9.5 Code Examples in R

Package options

  • lime is port of Python library, discretizes variables based on quartiles
  • localModel uses ceteris-paribus profiles,
  • iml works directly on continuous variables. One of package authors wrote popular interpretable ML book

Notes:

  • DALExtra package needed for predict_surrogate() interface to multiple packages.
  • Default method ofpredict_surrogate() is localModel.
  • Examples below use K-LASSO for glass-box model
# core libraries
library(randomForest)
library(DALEX)
library(DALEXtra)

# load data nd models 
titanic_imputed <- archivist::aread("pbiecek/models/27e5c")
titanic_rf <- archivist:: aread("pbiecek/models/4e0fc")
johnny_d <- archivist:: aread("pbiecek/models/e3596")  

# explainer
titanic_rf_exp <- DALEX::explain(model = titanic_rf,  
                        data = titanic_imputed[, -9],
                           y = titanic_imputed$survived == "yes", 
                       label = "Random Forest")
## Preparation of a new explainer is initiated
##   -> model label       :  Random Forest 
##   -> data              :  2207  rows  8  cols 
##   -> target variable   :  2207  values 
##   -> predict function  :  yhat.randomForest  will be used (  default  )
##   -> predicted values  :  No value for predict function target column. (  default  )
##   -> model_info        :  package randomForest , ver. 4.7.1.1 , task classification (  default  ) 
##   -> model_info        :  Model info detected classification task but 'y' is a logical . Converted to numeric.  (  NOTE  )
##   -> predicted values  :  numerical, min =  0 , mean =  0.2353095 , max =  1  
##   -> residual function :  difference between y and yhat (  default  )
##   -> residuals         :  numerical, min =  -0.892 , mean =  0.0868473 , max =  1  
##   A new explainer has been created!

Package: lime

Fit model:

library(lime)
set.seed(1)

# lime model
model_type.dalex_explainer <- DALEXtra::model_type.dalex_explainer
predict_model.dalex_explainer <- DALEXtra::predict_model.dalex_explainer

lime_johnny <- predict_surrogate(explainer = titanic_rf_exp, 
                  new_observation = johnny_d, 
                  n_features = 3, 
                  n_permutations = 1000,
                  type = "lime")
model_type case model_r2 model_intercept model_prediction feature feature_value feature_weight feature_desc data prediction
regression 1 0.613 0.557 0.481 gender 2 -0.395 gender = male 2, 8, 1, 4, 72, 0, 0 0.422
regression 1 0.613 0.557 0.481 age 8 0.173 age <= 22 2, 8, 1, 4, 72, 0, 0 0.422
regression 1 0.613 0.557 0.481 class 1 0.146 class = 1st 2, 8, 1, 4, 72, 0, 0 0.422

Interpretable equation:

\[ \hat p_{lime} = 0.557 - 0.395 \cdot 1_{male} + 0.173 \cdot 1_{age <= 22} + 0.146 \cdot 1_{class = 1st}=0.481, \] Plot lime model:

plot(lime_johnny)

Package: localModel

library(localModel)

# localModel build
locMod_johnny <- predict_surrogate(explainer = titanic_rf_exp, 
                  new_observation = johnny_d, 
                  size = 1000,
                  seed = 1,
                  type = "localModel")
estimated variable original_variable
0.235 (Model mean)
0.619 (Intercept)
-0.402 gender = male gender
0.120 age <= 15.36 age
0.156 class = 1st, 2nd, deck crew class
-0.003 embarked = Belfast, Southampton embarked

Plot to explain how continuous age variable was dichotomized:

# plot
plot_interpretable_feature(locMod_johnny, "age")

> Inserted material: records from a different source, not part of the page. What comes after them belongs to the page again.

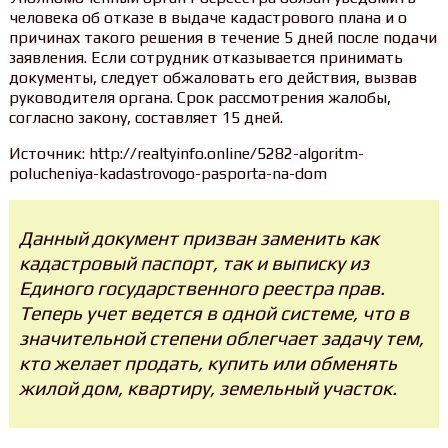
человека об отказе в выдаче кадастрового плана и о
причинах такого решения в течение 5 дней после подачи
заявления. Если сотрудник отказывается принимать
документы, следует обжаловать его действия, вызвав
руководителя органа. Срок рассмотрения жалобы,
согласно закону, составляет 15 дней.
Источник: http://realtyinfo.online/5282-algoritm-
polucheniya-kadastrovogo-pasporta-na-dom
Данный документ призван заменить как
кадастровый паспорт, так и выписку из
Единого государственного реестра прав.
Теперь учет ведется в одной системе, что в
значительной степени облегчает задачу тем,
кто желает продать, купить или обменять
жилой дом, квартиру, земельный участок.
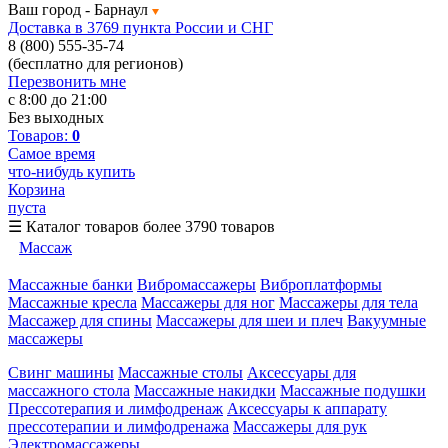
Ваш город -
Барнаул
Доставка в 3769 пункта России и СНГ
8 (800) 555-35-74
(бесплатно для регионов)
Перезвонить мне
с 8:00 до 21:00
Без выходных
Товаров:
0
Самое время
что-нибудь купить
Корзина
пуста
☰
Каталог товаров
более 3790 товаров
Массаж
Массажные банки
Вибромассажеры
Виброплатформы
Массажные кресла
Массажеры для ног
Массажеры для тела
Массажер для спины
Массажеры для шеи и плеч
Вакуумные
массажеры
Свинг машины
Массажные столы
Аксессуары для
массажного стола
Массажные накидки
Массажные подушки
Прессотерапия и лимфодренаж
Аксессуары к аппарату
прессотерапии и лимфодренажа
Массажеры для рук
Электромассажеры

Glass-box explanation plot for Johnny D:

plot(locMod_johnny)

Package: iml

library(iml)

# model using iml pacakge
iml_johnny <- predict_surrogate(explainer = titanic_rf_exp, 
                  new_observation = johnny_d, 
                  k = 3, 
                  type = "iml",
                  seed=1)
beta x.recoded effect x.original feature .class
0.199 1 0.199 1st class=1st yes
-1.601 1 -1.601 male gender=male yes
0.000 72 0.015 72 fare yes

Notes:

  • continuous variables are not transformed
  • categorical variables dichotomized with value 1 for observed category; otherwise 0

Glass-box explanation plot for Johnny D:

plot(iml_johnny)

The age, gender and class are correlated, and may partially explain why explanations are somewhat different across various LIME implementations.